The dead uncle, Old Tarwater, was a devout Protestant of some sort—not, apparently, a Baptist—but his religion only colored his outbursts of violent insanity. His salvation, perhaps, has been his ability to protect and nurture young Tarwater; the quality of his nurturance has left a great deal to be desired but the boy is physically healthy and, apparently, as sane as any of his family can be.
Rayber has convinced himself that, by being a devout atheist, he’s suppressed his own violent insanity...except that now and then he knows he’s not completely suppressed it. He, too, has been saved from his psychosis by his ability to protect and nurture his son, whose brain damage is more visible than Rayber’s and the two Tarwaters’ violent episodes.
Old Tarwater has told young Tarwater that the boy will inherit his “gift of prophecy” and must baptize his feeble-minded cousin. Rayber tells young Tarwater that the boy must reject religious faith in order to stay sane. Of course, Rayber says, handing Tarwater a glass of water, he can pour a little water over his cousin’s head, if it will make him feel better. It won’t hurt the smaller boy much. Tarwater rejects this idea of mock baptism in front of his mocking uncle. Rayber applauds this choice of sanity, and starts leaving the children alone together.

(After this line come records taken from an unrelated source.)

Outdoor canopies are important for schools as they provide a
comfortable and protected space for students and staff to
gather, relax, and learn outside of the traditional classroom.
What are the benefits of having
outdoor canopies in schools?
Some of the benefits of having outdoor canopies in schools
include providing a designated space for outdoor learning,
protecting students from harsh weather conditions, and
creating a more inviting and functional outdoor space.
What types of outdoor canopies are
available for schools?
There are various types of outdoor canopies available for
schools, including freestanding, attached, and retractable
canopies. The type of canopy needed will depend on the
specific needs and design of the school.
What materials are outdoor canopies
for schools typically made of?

Nevertheless, when the inevitable happens, Rayber knows what’s happened to his son as well as if he’d been watching, and understands that he’s merely used Tarwater to carry out his own violent impulse...this time. By the end of the story two of these four lunatics are still breathing, but we know they won’t be for long.
The great mistake people have made in interpreting this novel, I believe, is reading it as a statement about “The South” or about something typically Southern. It is of course typical of the small-town South that legends about what became of a family of bad men, long ago, continued to be retold for years after all the characters were dead, but B.A. Botkin collected similar legends in the North. Flannery O’Connor set her story in the place where she chose to live. People do not choose to live in places where stories like this one would be considered typical.

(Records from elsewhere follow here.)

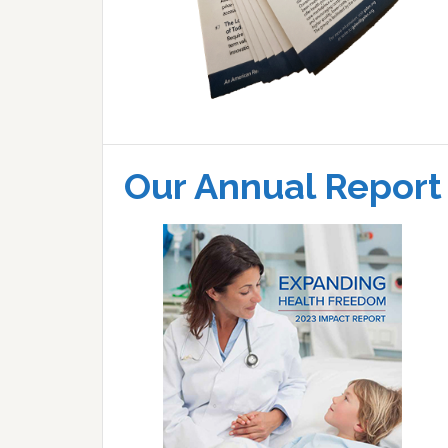
Our Annual Report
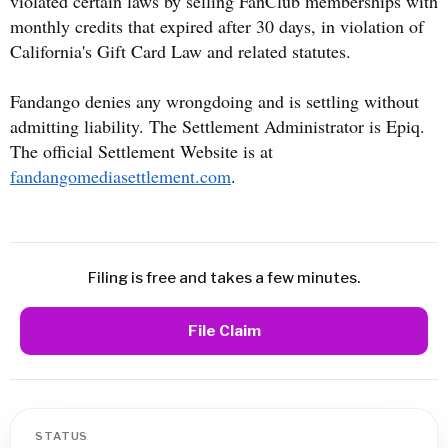
violated certain laws by selling FanClub memberships with
monthly credits that expired after 30 days, in violation of
California's Gift Card Law and related statutes.
Fandango denies any wrongdoing and is settling without
admitting liability. The Settlement Administrator is Epiq.
The official Settlement Website is at
fandangomediasettlement.com
.
Filing is free and takes a few minutes.
File Claim
STATUS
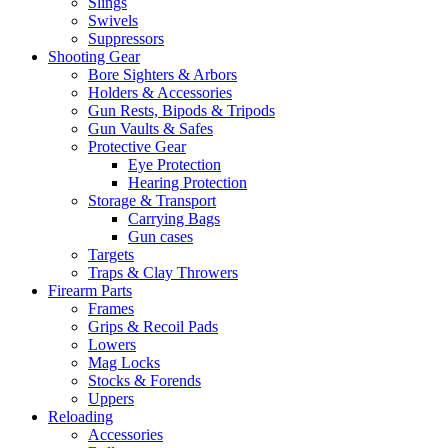
Slings
Swivels
Suppressors
Shooting Gear
Bore Sighters & Arbors
Holders & Accessories
Gun Rests, Bipods & Tripods
Gun Vaults & Safes
Protective Gear
Eye Protection
Hearing Protection
Storage & Transport
Carrying Bags
Gun cases
Targets
Traps & Clay Throwers
Firearm Parts
Frames
Grips & Recoil Pads
Lowers
Mag Locks
Stocks & Forends
Uppers
Reloading
Accessories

I read it as more of a religious statement. O’Connor was a Catholic; for her Old Tarwater’s Protestant religion was all wrong and had no power to save, but Rayber’s dogmatic atheism was evil and had power to destroy.
Alternatively the story can be read as embroidery on the feminist cliché that “When men are left alone together they’re always in bad company”; the psychotic family has no living women, and possibly that’s what’s wrong with the men.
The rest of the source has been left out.